In some cases, the vehicle manufacturers themselves have determined that certain branches of their own company are responsible for specific regions, even though they may not be the lowest-cost producers. For example, the cost of good-quality name- brand buses in Africa is sometimes more expensive, only because the manufacturers have determined that the African market is to be supplied by the European branch, rather than the Latin American or Asian branch of the company. The following factors are likely to strongly influence local vehicles procurement costs:
- Chassis cost;
- Body Cost;
- Sales tax;
- Licensing and paperwork fees and costs;
- Circulation permit costs;
- Operational insurance costs;
- Financing cost;
- Projected vehicle life;
- Projected resale value;
- Projected repair requirements.
For imported vehicles, there will be the following additional cost considerations:
- CIF costs;
- Shipping costs;
- Shipping insurance costs;
- Local port storage fees;
- Tariffs;
- Value-added tax;
- Local customizing costs;
- Domestic transportation costs from ports to cities.
Table 20.10 breaks down how different elements that go into choosing the best type of vehicle for a public-transport system affect the overall vehicle price.
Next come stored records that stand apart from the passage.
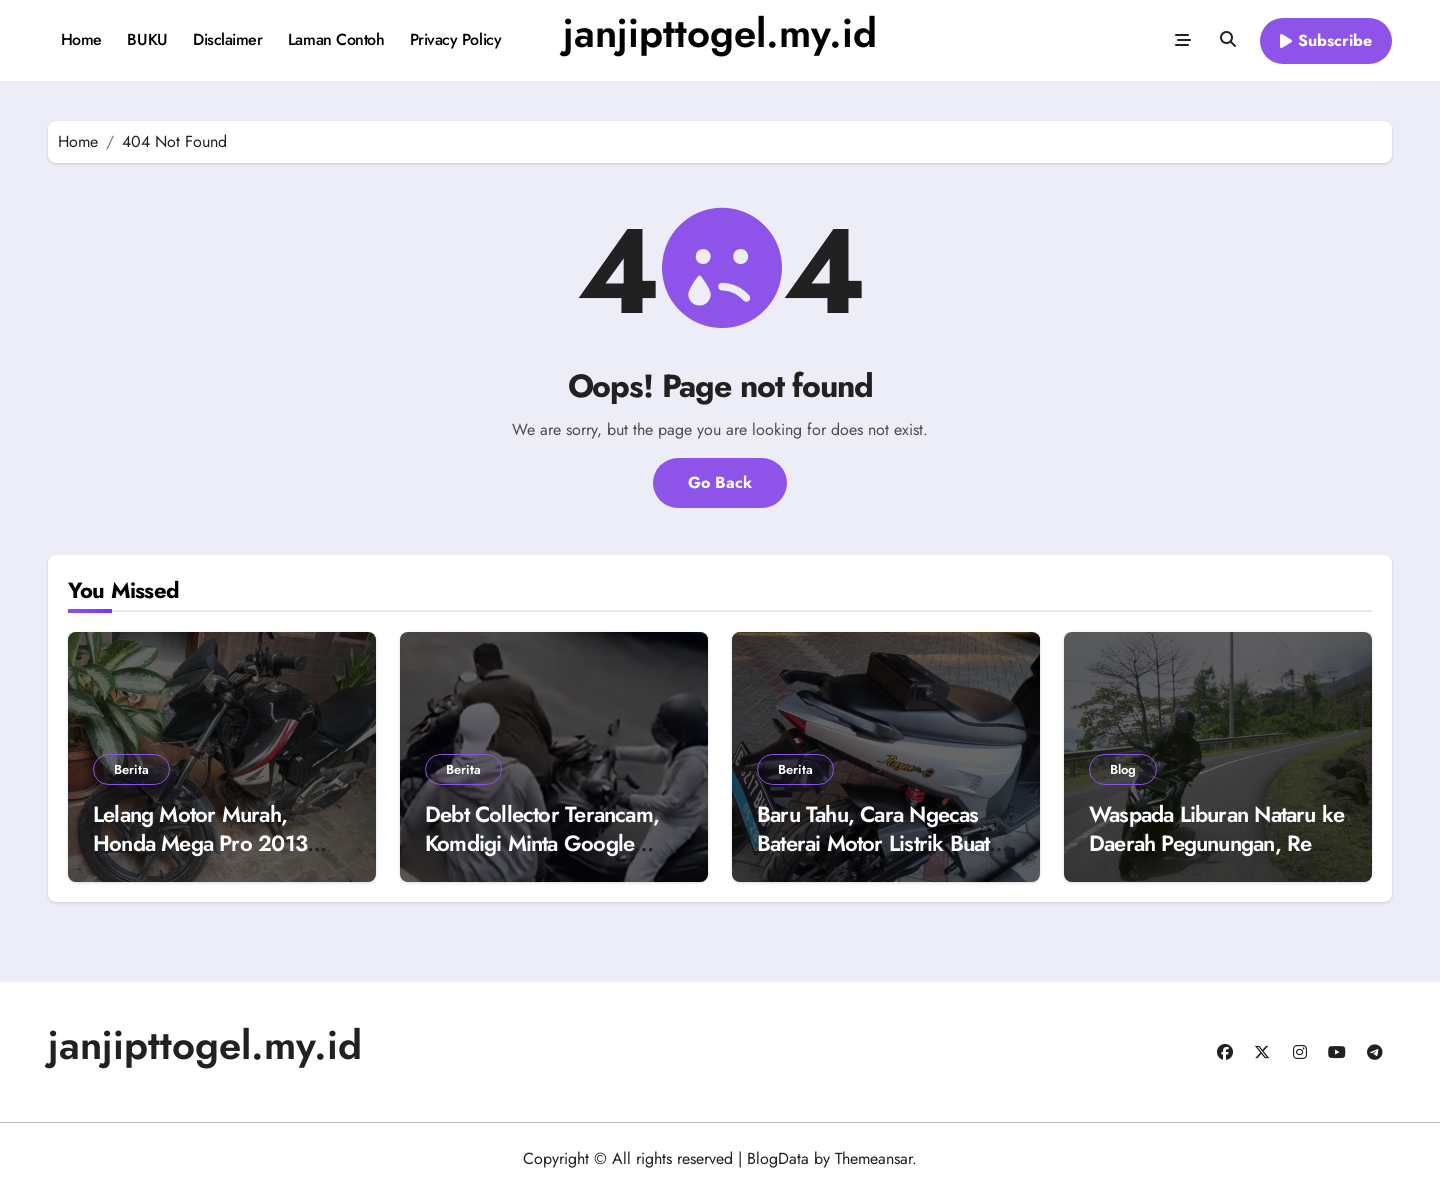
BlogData (778, 1158)
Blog (1123, 769)
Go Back (720, 482)
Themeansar (873, 1158)
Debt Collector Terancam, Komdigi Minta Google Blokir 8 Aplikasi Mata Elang (542, 857)
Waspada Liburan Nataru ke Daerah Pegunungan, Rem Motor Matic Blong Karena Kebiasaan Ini (1216, 857)
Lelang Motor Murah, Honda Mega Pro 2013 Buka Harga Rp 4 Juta (200, 842)
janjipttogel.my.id (720, 33)
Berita (131, 769)
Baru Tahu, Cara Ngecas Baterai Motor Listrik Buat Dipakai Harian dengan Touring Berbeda (873, 857)
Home (81, 39)
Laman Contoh (336, 39)
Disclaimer (227, 39)
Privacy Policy (455, 39)
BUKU (147, 39)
Table 20.10Cost of each vehicle element as a percentage of impact to total vehicle cost
| Percent of Total Vehicle Price | Costs as a Percent Additional to Total Vehicle Price | ||||
|---|---|---|---|---|---|
| Passenger Capacity (type of vehicle) | Chassis | Body | Total | Low Floor | Air Conditioning |
| 40 (mini) | 50% | 50% | 100% | 4.5 | 12.5 |
| 53 (midi) | 50% | 50% | 100% | 4.25 | 12 |
| 75 (conventional) | 55% | 45% | 100% | 4 | 11.5 |
| 120 (articulated) | 60% | 40% | 100% | 2 | 11.5 |
Table 20.11 provides a summary of vehicle-cost estimation based on technology types and location of manufacturer. However, these costs could be significantly underestimated, particularly in the case of Africa, which has limited proximate vehicle-manufacturing capability, high financing costs, and high duties and value-added taxes.
Table 20.11Vehicle costs for standard 12 meter bus
| Vehicle type | Purchase cost (US$) | Percentage |
|---|---|---|
| Diesel | Baseline range of $200,000 to $600,000; depends on where the vehicle is manufactured and if it is high-floor or low-floor | - |
| CNG, LPG buses | $20,000 to $150,000 more than a comparable standard diesel bus | 5-50% more than diesel |
| Hybrid-electric buses | $100,000 to $220,000 more than a comparable standard diesel bus | 33-72% more than diesel |
| Fuel-cell buses | $800,000+ more than a comparable standard diesel bus | 400+% more than diesel |
Sources: Adapted from IEA, 2002, p. 200; EESI; NBRTI; FTA; EMBARQ; BYD Brazil; and publictransport.about.com
Determining an aggregate cost might be difficult, considering there are several determining factors involved. However, it is advisable for BRT project managers to communicate with local vehicle manufacturers throughout the process, as this will allow for a comparison of all price options pertinent to vehicle choice.
In practical terms, a joint work effort will be required between system operational design and the business plan. An iterative process will help to find an optimal vehicle technology solution that both meets a high-level of customer comfort as well as achieves cost-effectiveness.